06.01.2012 - (idw) Stiftung Universität Hildesheim

PRESSEEINLADUNG ZUM SYMPOSIUM Erinnerungskultur als pädagogische und bildungspolitische Herausforderung am Freitag, 13. Januar 2012, und Samstag, 14. Januar 2012, im Neuen Rathaus Hannover (Mosaiksaal)

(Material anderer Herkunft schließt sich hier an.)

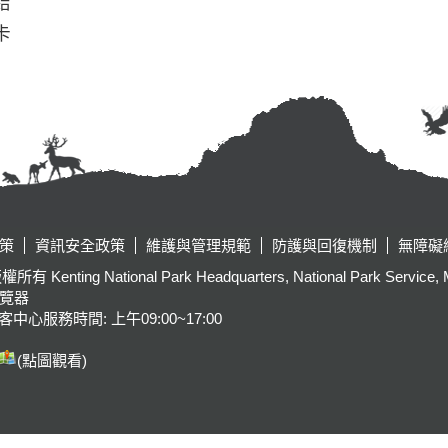
結
卡
策
資訊安全政策
維護與管理規範
防護與回復機制
無障礙
tional Park Headquarters, National Park Service, Ministr
瀏覽器
客中心服務時間: 上午09:00~17:00
(點圖觀看)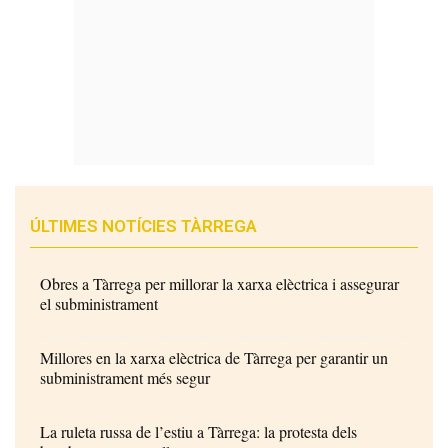
ÚLTIMES NOTÍCIES TÀRREGA
Obres a Tàrrega per millorar la xarxa elèctrica i assegurar
el subministrament
Millores en la xarxa elèctrica de Tàrrega per garantir un
subministrament més segur
La ruleta russa de l’estiu a Tàrrega: la protesta dels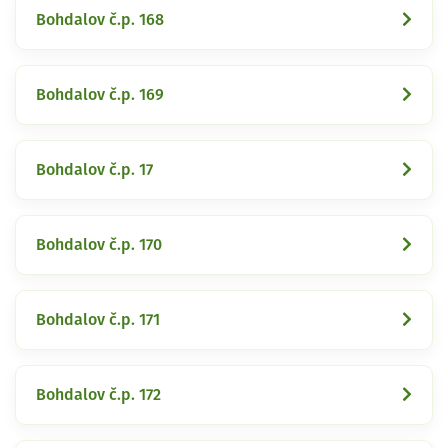
Bohdalov č.p. 168
Bohdalov č.p. 169
Bohdalov č.p. 17
Bohdalov č.p. 170
Bohdalov č.p. 171
Bohdalov č.p. 172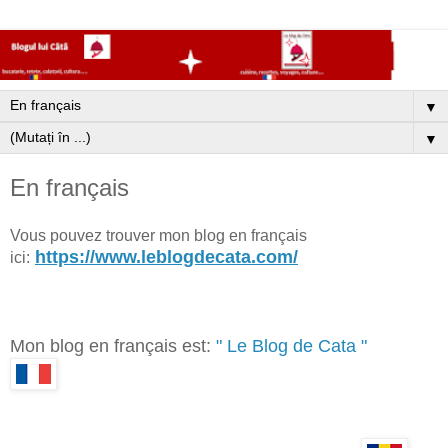
▼
▼
En français
Vous pouvez trouver mon blog en français
https://www.leblogdecata.com/
ici:
Mon blog en français est:
" Le Blog de Cata "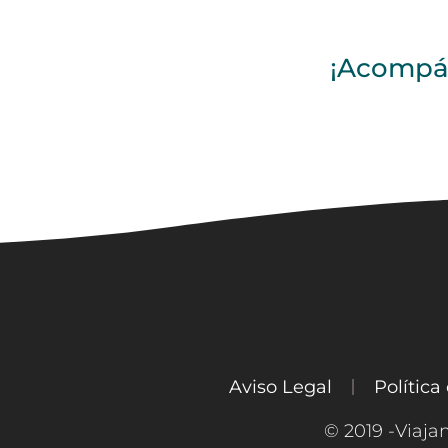
¡Acompáñ
Aviso Legal
Política
© 2019 -Viaja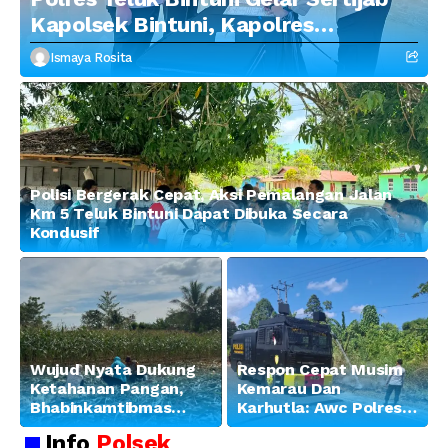
Kapolsek Bintuni, Kapolres
Tekankan Profesionalisme dan
Ismaya Rosita
Penguatan Sinergitas
Polisi Bergerak Cepat, Aksi Pemalangan Jalan
Km 5 Teluk Bintuni Dapat Dibuka Secara
Kondusif
Wujud Nyata Dukung
Respon Cepat Musim
Ketahanan Pangan,
Kemarau Dan
Bhabinkamtibmas
Karhutla: Awc Polres
Banjar Ausoy Turun
Teluk Bintuni
Info
Polsek
Langsung Bantu
Padamkan Kebakaran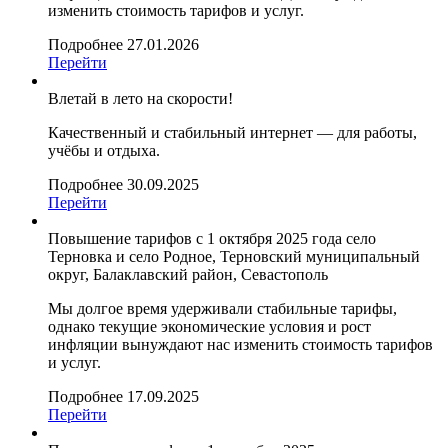
изменить стоимость тарифов и услуг.
Подробнее
27.01.2026
Перейти
Влетай в лето на скорости!
Качественный и стабильный интернет — для работы,
учёбы и отдыха.
Подробнее
30.09.2025
Перейти
Повышение тарифов с 1 октября 2025 года село
Терновка и село Родное, Терновский муниципальный
округ, Балаклавский район, Севастополь
Мы долгое время удерживали стабильные тарифы,
однако текущие экономические условия и рост
инфляции вынуждают нас изменить стоимость тарифов
и услуг.
Подробнее
17.09.2025
Перейти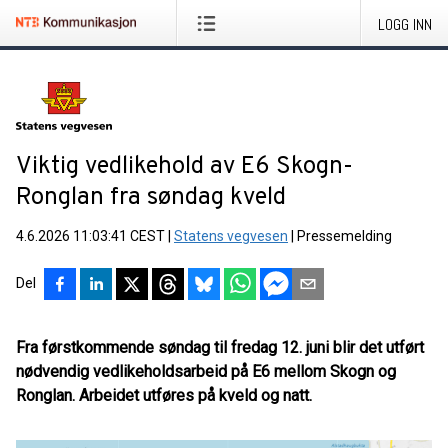
LOGG INN
Viktig vedlikehold av E6 Skogn-
Ronglan fra søndag kveld
4.6.2026 11:03:41 CEST
|
Statens vegvesen
|
Pressemelding
Del
Fra førstkommende søndag til fredag 12. juni blir det utført
nødvendig vedlikeholdsarbeid på E6 mellom Skogn og
Ronglan. Arbeidet utføres på kveld og natt.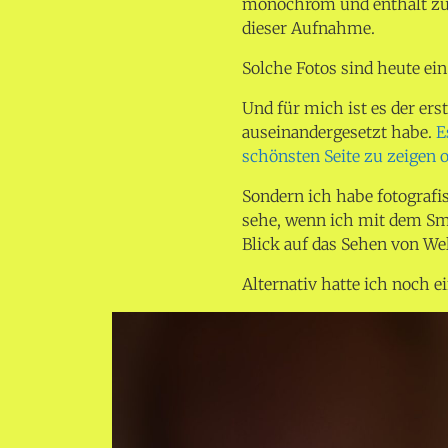
monochrom und enthält zugl
dieser Aufnahme.
Solche Fotos sind heute ein
Und für mich ist es der ers
auseinandergesetzt habe.
E
schönsten Seite zu zeigen 
Sondern ich habe fotografi
sehe, wenn ich mit dem Sma
Blick auf das Sehen von We
Alternativ hatte ich noch e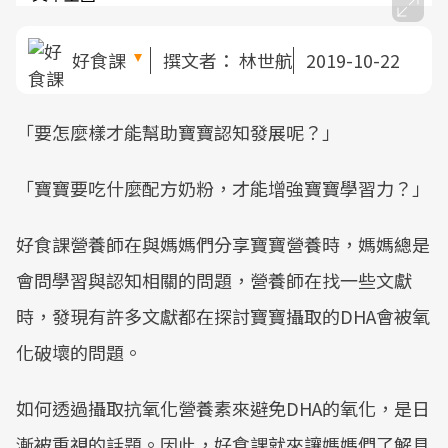
好食課
撰文者：
林世航
2019-10-22
「要怎麼樣才能幫助寶寶認知發展呢？」
「寶寶要吃什麼配方奶粉，才能增強寶寶學習力？」
好食課營養師在與媽媽們分享寶寶營養時，媽媽總是
會問學習與認知相關的問題，營養師在找一些文獻
時，發現有許多文獻都在探討寶寶攝取的DHA會被氧
化破壞的問題。
如何透過攝取抗氧化營養素來避免DHA的氧化，是日
漸被重視的話題。因此，好食課就來讓媽媽們了解具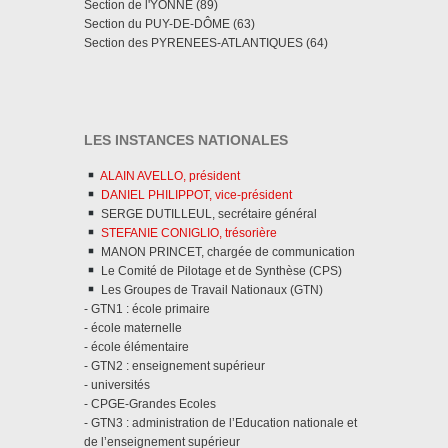
Section de l'YONNE (89)
Section du PUY-DE-DÔME (63)
Section des PYRENEES-ATLANTIQUES (64)
LES INSTANCES NATIONALES
ALAIN AVELLO, président
DANIEL PHILIPPOT, vice-président
SERGE DUTILLEUL, secrétaire général
STEFANIE CONIGLIO, trésorière
MANON PRINCET, chargée de communication
Le Comité de Pilotage et de Synthèse (CPS)
Les Groupes de Travail Nationaux (GTN)
- GTN1 : école primaire
- école maternelle
- école élémentaire
- GTN2 : enseignement supérieur
- universités
- CPGE-Grandes Ecoles
- GTN3 : administration de l’Education nationale et
de l’enseignement supérieur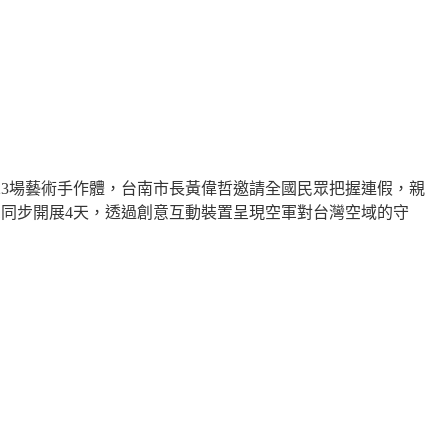
23
場藝術手作體，台南市長黃偉哲邀請全國民眾把握連假，親
1
同步開展
4
天，透過創意互動裝置呈現空軍對台灣空域的守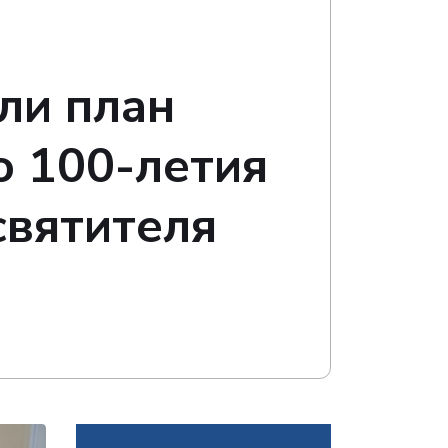
ли план
ю 100-летия
святителя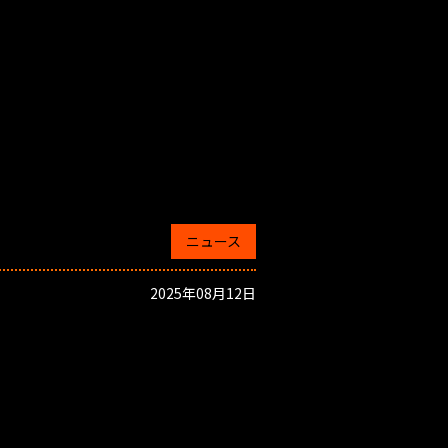
ニュース
2025年08月12日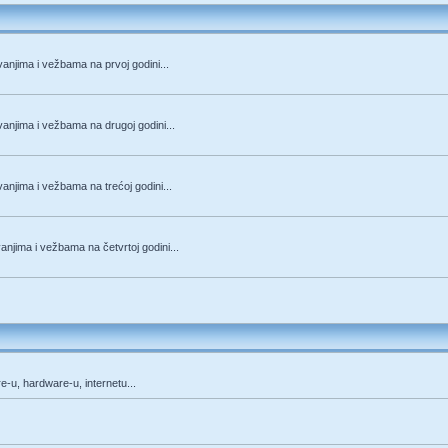
anjima i vežbama na prvoj godini...
anjima i vežbama na drugoj godini...
anjima i vežbama na trećoj godini...
njima i vežbama na četvrtoj godini...
re-u, hardware-u, internetu...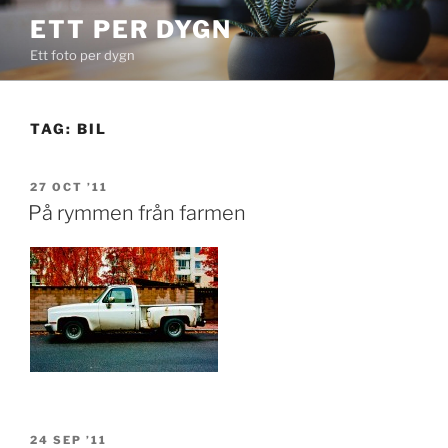
Skip
ETT PER DYGN
to
Ett foto per dygn
content
TAG:
BIL
POSTED
27 OCT ’11
ON
På rymmen från farmen
POSTED
24 SEP ’11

Eröffnung am 13. Januar 2012, 14:00 Uhr / Pressegespräch am 13. Januar, 18:00 Uhr

Das internationale Symposium soll die Bedeutung von Erinnern und Gedenken in gegenwärtigen Zusammenhängen reflektieren, zum Nachdenken über pädagogisch-bildungspolitische Dimensionen anregen. Wie kann Gedenken mit zunehmendem Abstand zum historischen Ereignis praktiziert werden? Welche Herausforderungen und Perspektiven ergeben sich für die Einwanderungsgesellschaft mit heterogenen Erinnerungskulturen? Am 13. und 14. Januar 2012 veranstaltet die Stiftung Universität Hildesheim im Neuen Rathaus Hannover das Symposium Erinnerungskultur als pädagogische und bildungspolitische Herausforderung. Zur Begrüßung sprechen Stephan Weil, Oberbürgermeister der Landeshauptstadt Hannover, Universitätspräsident Prof. Dr. Wolfgang-Uwe Friedrich und Prof. Dr. Meike Sophia Baader, Erziehungswissenschaftlerin an der Stiftung Universität Hildesheim.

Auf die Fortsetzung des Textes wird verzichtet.